- Task instructions
Return the entries verbatim and drop every picture.

-- Data excerpts follows --

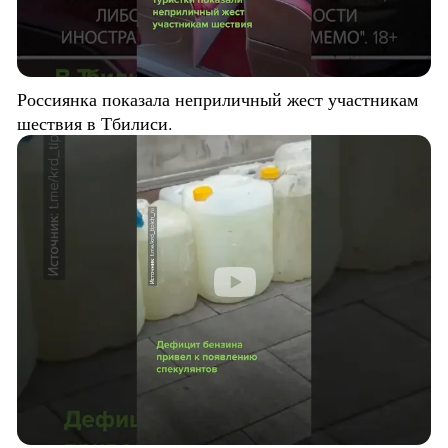
Россиянка показала неприличный жест участникам
шествия в Тбилиси.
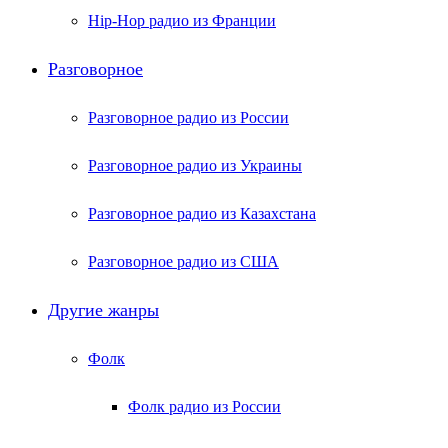
Hip-Hop радио из Франции
Разговорное
Разговорное радио из России
Разговорное радио из Украины
Разговорное радио из Казахстана
Разговорное радио из США
Другие жанры
Фолк
Фолк радио из России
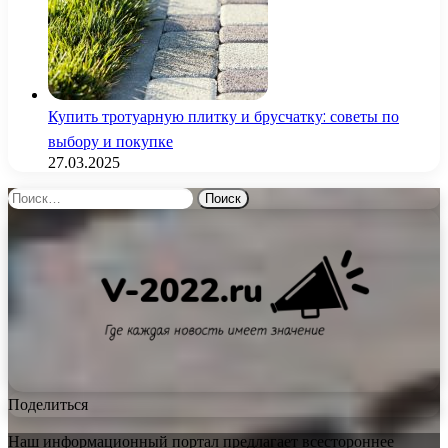
Купить тротуарную плитку и брусчатку: советы по
выбору и покупке
27.03.2025
Найти:
Поделиться
Наш информационный портал предлагает всестороннее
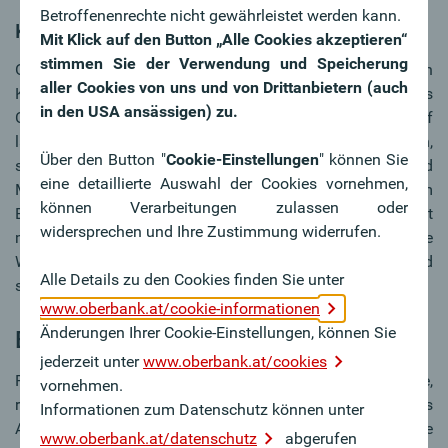
Betroffenenrechte nicht gewährleistet werden kann.
Kunststofffassade
Mit Klick auf den Button „Alle Cookies akzeptieren“
stimmen Sie der Verwendung und Speicherung
Optische Vielfalt für einen kleinen Preis bieten
aller Cookies von uns und von Drittanbietern (auch
Kunststofffassaden. Kunststofffassaden sind das
in den USA ansässigen) zu.
Chamäleon bei der Fassadenbekleidung: Mit Kunststoff
lassen sich praktisch alle Oberflächenformen nachbilden,
Über den Button "
Cookie-Einstellungen
" können Sie
sie sind in den unterschiedlichsten Farben, Formaten und
eine detaillierte Auswahl der Cookies vornehmen,
Musterungen erhältlich. Hausbesitzer erhalten so zum
können Verarbeitungen zulassen oder
Beispiel die optischen Vorzüge von Holz oder Stein vereint
widersprechen und Ihre Zustimmung widerrufen.
mit den Vorteilen des Materials Kunststoff: hohe
Widerstandsfähigkeit, leichte Reinigung, einfache und
Alle Details zu den Cookies finden Sie unter
schnelle Montage.
www.oberbank.at/cookie-informationen
Änderungen Ihrer Cookie-Einstellungen, können Sie
Bautrend 1: Fassadenplatten
jederzeit unter
www.oberbank.at/cookies
Fassadenplatten sind, wie der Name schon sagt, längliche,
vornehmen.
runde, quadratische oder vieleckige Platten, die als
Informationen zum Datenschutz können unter
Außenfassade benutzt werden. Fassadenplatten bilden die
www.oberbank.at/datenschutz
abgerufen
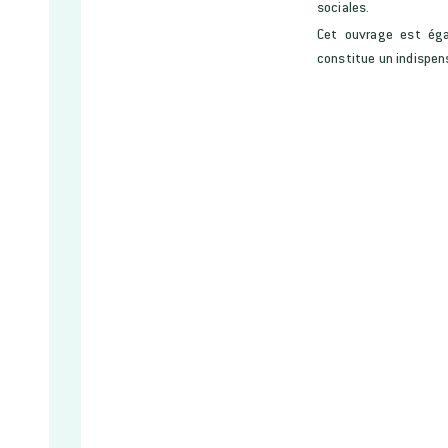
sociales.
Cet ouvrage est éga
constitue un indispens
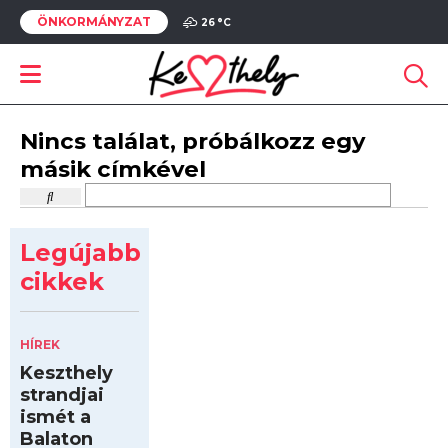
ÖNKORMÁNYZAT
26 °
C
Nincs találat, próbálkozz egy
másik címkével
Legújabb
cikkek
HÍREK
Keszthely
strandjai
ismét a
Balaton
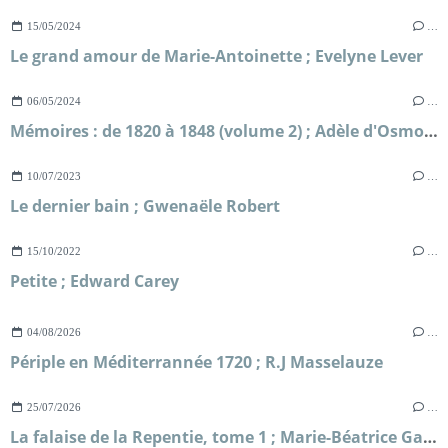
15/05/2024
…
Le grand amour de Marie-Antoinette ; Evelyne Lever
06/05/2024
…
Mémoires : de 1820 à 1848 (volume 2) ; Adèle d'Osmond comtesse de Boigne
10/07/2023
…
Le dernier bain ; Gwenaële Robert
15/10/2022
…
Petite ; Edward Carey
04/08/2026
…
Périple en Méditerrannée 1720 ; R.J Masselauze
25/07/2026
…
La falaise de la Repentie, tome 1 ; Marie-Béatrice Gauvin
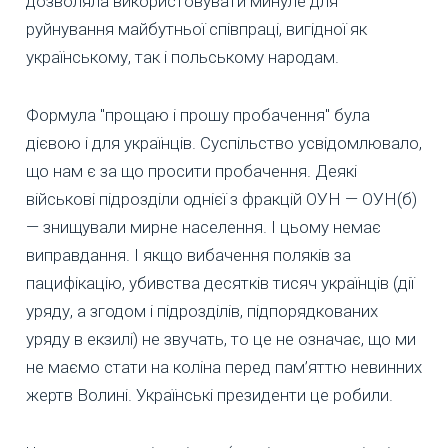
дозволяла використовувати минуле для
руйнування майбутньої співпраці, вигідної як
українському, так і польському народам.
Формула "прощаю і прошу пробачення" була
дієвою і для українців. Суспільство усвідомлювало,
що нам є за що просити пробачення. Деякі
військові підрозділи однієї з фракцій ОУН — ОУН(б)
— знищували мирне населення. І цьому немає
виправдання. І якщо вибачення поляків за
пацифікацію, убивства десятків тисяч українців (дії
уряду, а згодом і підрозділів, підпорядкованих
уряду в екзилі) не звучать, то це не означає, що ми
не маємо стати на коліна перед пам’яттю невинних
жертв Волині. Українські президенти це робили.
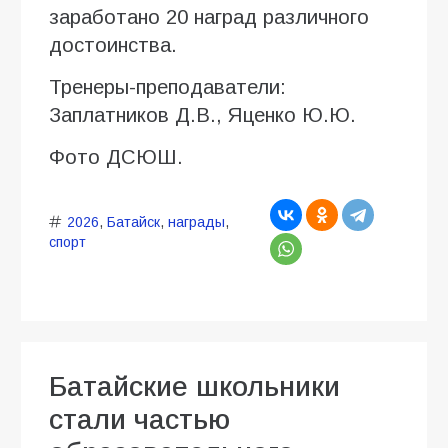
заработано 20 наград различного
достоинства.
Тренеры-преподаватели:
Заплатников Д.В., Яценко Ю.Ю.
Фото ДСЮШ.
2026
,
Батайск
,
награды
,
спорт
Батайские школьники
стали частью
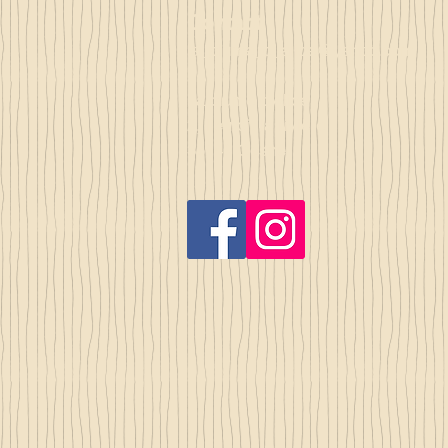
Contact
la_plume_d_alice@yahoo.com
La plume d'Alice
2, lieu dit la rivière
35140 Gosné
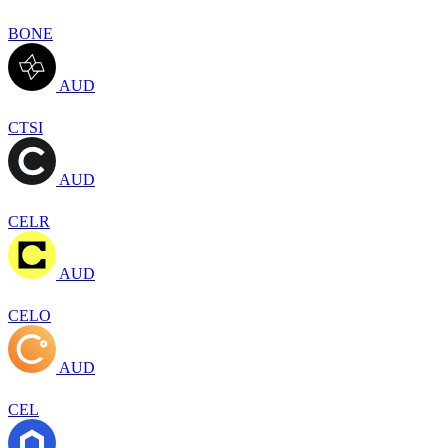
BONE
AUD
CTSI
AUD
CELR
AUD
CELO
AUD
CEL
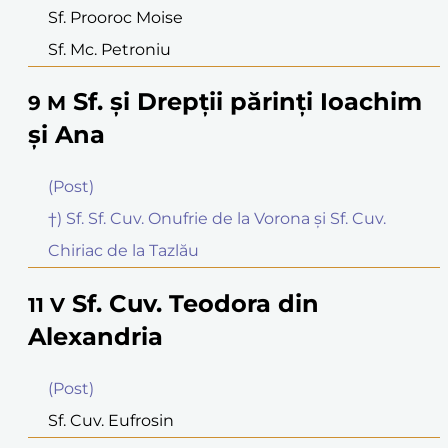
Sf. Prooroc Moise
Sf. Mc. Petroniu
Sf. şi Drepţii părinţi Ioachim
9
M
şi Ana
(Post)
†) Sf. Sf. Cuv. Onufrie de la Vorona şi Sf. Cuv.
Chiriac de la Tazlău
Sf. Cuv. Teodora din
11
V
Alexandria
(Post)
Sf. Cuv. Eufrosin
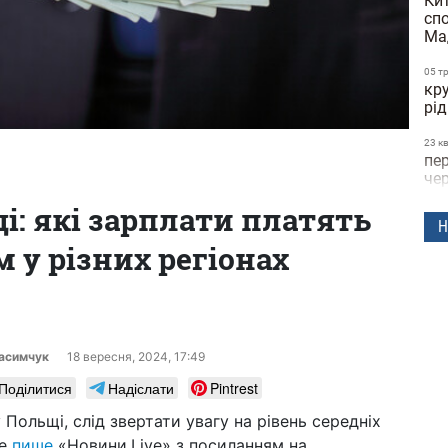
Кит
сп
Ма
05 т
кру
рід
23 к
пе
че
і: які зарплати платять
22 к
Н
дні
 у різних регіонах
че
21 к
до
по
пол
расимчук
18 вересня, 2024, 17:49
15 к
Поділитися
Надіслати
Pintrest
за
ви
 Польщі, слід звертати увагу на рівень середніх
об
це
пише
«Новини.Live» з посиланням на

-- Data excerpts concluded --

- Solution to the exercise
Россиянка показала неприличный жест участникам
шествия в Тбилиси.
Hip-Hop радио из Франции
Разговорное
Разговорное радио из России
Разговорное радио из Украины
Разговорное радио из Казахстана
Разговорное радио из США
Другие жанры
Фолк
Фолк радио из России
Купить тротуарную плитку и брусчатку: советы по
выбору и покупке
27.03.2025
Найти:
Поделиться
Наш информационный портал предлагает всестороннее
Betroffenenrechte nicht gewährleistet werden kann.
Kunststofffassade
Mit Klick auf den Button „Alle Cookies akzeptieren“
stimmen Sie der Verwendung und Speicherung
Optische Vielfalt für einen kleinen Preis bieten
aller Cookies von uns und von Drittanbietern (auch
Kunststofffassaden. Kunststofffassaden sind das
in den USA ansässigen) zu.
Chamäleon bei der Fassadenbekleidung: Mit Kunststoff
lassen sich praktisch alle Oberflächenformen nachbilden,
Über den Button "
Cookie-Einstellungen
" können Sie
sie sind in den unterschiedlichsten Farben, Formaten und
eine detaillierte Auswahl der Cookies vornehmen,
Musterungen erhältlich. Hausbesitzer erhalten so zum
können Verarbeitungen zulassen oder
Beispiel die optischen Vorzüge von Holz oder Stein vereint
widersprechen und Ihre Zustimmung widerrufen.
mit den Vorteilen des Materials Kunststoff: hohe
Widerstandsfähigkeit, leichte Reinigung, einfache und
Alle Details zu den Cookies finden Sie unter
schnelle Montage.
www.oberbank.at/cookie-informationen
Änderungen Ihrer Cookie-Einstellungen, können Sie
Bautrend 1: Fassadenplatten
jederzeit unter
www.oberbank.at/cookies
Fassadenplatten sind, wie der Name schon sagt, längliche,
vornehmen.
runde, quadratische oder vieleckige Platten, die als
Informationen zum Datenschutz können unter
Außenfassade benutzt werden. Fassadenplatten bilden die
www.oberbank.at/datenschutz
abgerufen
sociales.
Cet ouvrage est éga
constitue un indispens
ÖNKORMÁNYZAT
26 °
C
Nincs találat, próbálkozz egy
másik címkével
Legújabb
cikkek
HÍREK
Keszthely
strandjai
ismét a
Balaton
15/05/2024
…
Le grand amour de Marie-Antoinette ; Evelyne Lever
06/05/2024
…
Mémoires : de 1820 à 1848 (volume 2) ; Adèle d'Osmond comtesse de Boigne
10/07/2023
…
Le dernier bain ; Gwenaële Robert
15/10/2022
…
Petite ; Edward Carey
04/08/2026
…
Périple en Méditerrannée 1720 ; R.J Masselauze
25/07/2026
…
La falaise de la Repentie, tome 1 ; Marie-Béatrice Gauvin
дозволяла використовувати минуле для
руйнування майбутньої співпраці, вигідної як
українському, так і польському народам.
Формула "прощаю і прошу пробачення" була
дієвою і для українців. Суспільство усвідомлювало,
що нам є за що просити пробачення. Деякі
військові підрозділи однієї з фракцій ОУН — ОУН(б)
— знищували мирне населення. І цьому немає
виправдання. І якщо вибачення поляків за
пацифікацію, убивства десятків тисяч українців (дії
уряду, а згодом і підрозділів, підпорядкованих
уряду в екзилі) не звучать, то це не означає, що ми
не маємо стати на коліна перед пам’яттю невинних
жертв Волині. Українські президенти це робили.
заработано 20 наград различного
достоинства.
Тренеры-преподаватели:
Заплатников Д.В., Яценко Ю.Ю.
Фото ДСЮШ.
2026
,
Батайск
,
награды
,
спорт
Батайские школьники
стали частью
Contact
la_plume_d_alice@yahoo.com
La plume d'Alice
2, lieu dit la rivière
35140 Gosné
BONE
AUD
CTSI
AUD
CELR
AUD
CELO
AUD
CEL
Sf. Prooroc Moise
Sf. Mc. Petroniu
Sf. şi Drepţii părinţi Ioachim
9
M
şi Ana
(Post)
†) Sf. Sf. Cuv. Onufrie de la Vorona şi Sf. Cuv.
Chiriac de la Tazlău
Sf. Cuv. Teodora din
11
V
Alexandria
(Post)
Sf. Cuv. Eufrosin
Кит
сп
Ма
05 т
кру
рід
23 к
пе
че
і: які зарплати платять
22 к
Н
дні
 у різних регіонах
че
21 к
до
по
пол
расимчук
18 вересня, 2024, 17:49
15 к
Поділитися
Надіслати
Pintrest
за
ви
 Польщі, слід звертати увагу на рівень середніх
об
це
пише
«Новини.Live» з посиланням на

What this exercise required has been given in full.